> **EXERCISE REQUIREMENTS**: Transcribe every line of the material below exactly, leaving out the pictures.

> **SOURCE MATERIAL**:
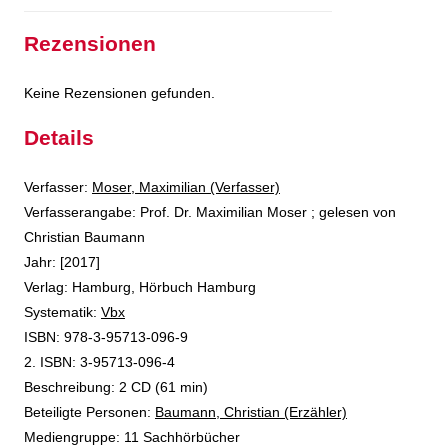
Rezensionen
Keine Rezensionen gefunden.
Details
Verfasser:
Suche nach diesem Verfasser
Moser, Maximilian (Verfasser)
Verfasserangabe:
Prof. Dr. Maximilian Moser ; gelesen von
Christian Baumann
Jahr:
[2017]
Verlag:
Hamburg, Hörbuch Hamburg
opens in new tab
Diesen Link in neuem Tab öffnen
Systematik:
Suche nach dieser Systematik
Vbx
Suche nach diesem Interessenskreis
ISBN:
978-3-95713-096-9
2. ISBN:
3-95713-096-4
Beschreibung:
2 CD (61 min)
Beteiligte Personen:
Suche nach dieser Beteiligten Person
Baumann, Christian (Erzähler)
Mediengruppe:
11 Sachhörbücher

> **YOUR RESPONSE**:
Rezensionen
Keine Rezensionen gefunden.
Details
Verfasser:
Suche nach diesem Verfasser
Moser, Maximilian (Verfasser)
Verfasserangabe:
Prof. Dr. Maximilian Moser ; gelesen von
Christian Baumann
Jahr:
[2017]
Verlag:
Hamburg, Hörbuch Hamburg
opens in new tab
Diesen Link in neuem Tab öffnen
Systematik:
Suche nach dieser Systematik
Vbx
Suche nach diesem Interessenskreis
ISBN:
978-3-95713-096-9
2. ISBN:
3-95713-096-4
Beschreibung:
2 CD (61 min)
Beteiligte Personen:
Suche nach dieser Beteiligten Person
Baumann, Christian (Erzähler)
Mediengruppe:
11 Sachhörbücher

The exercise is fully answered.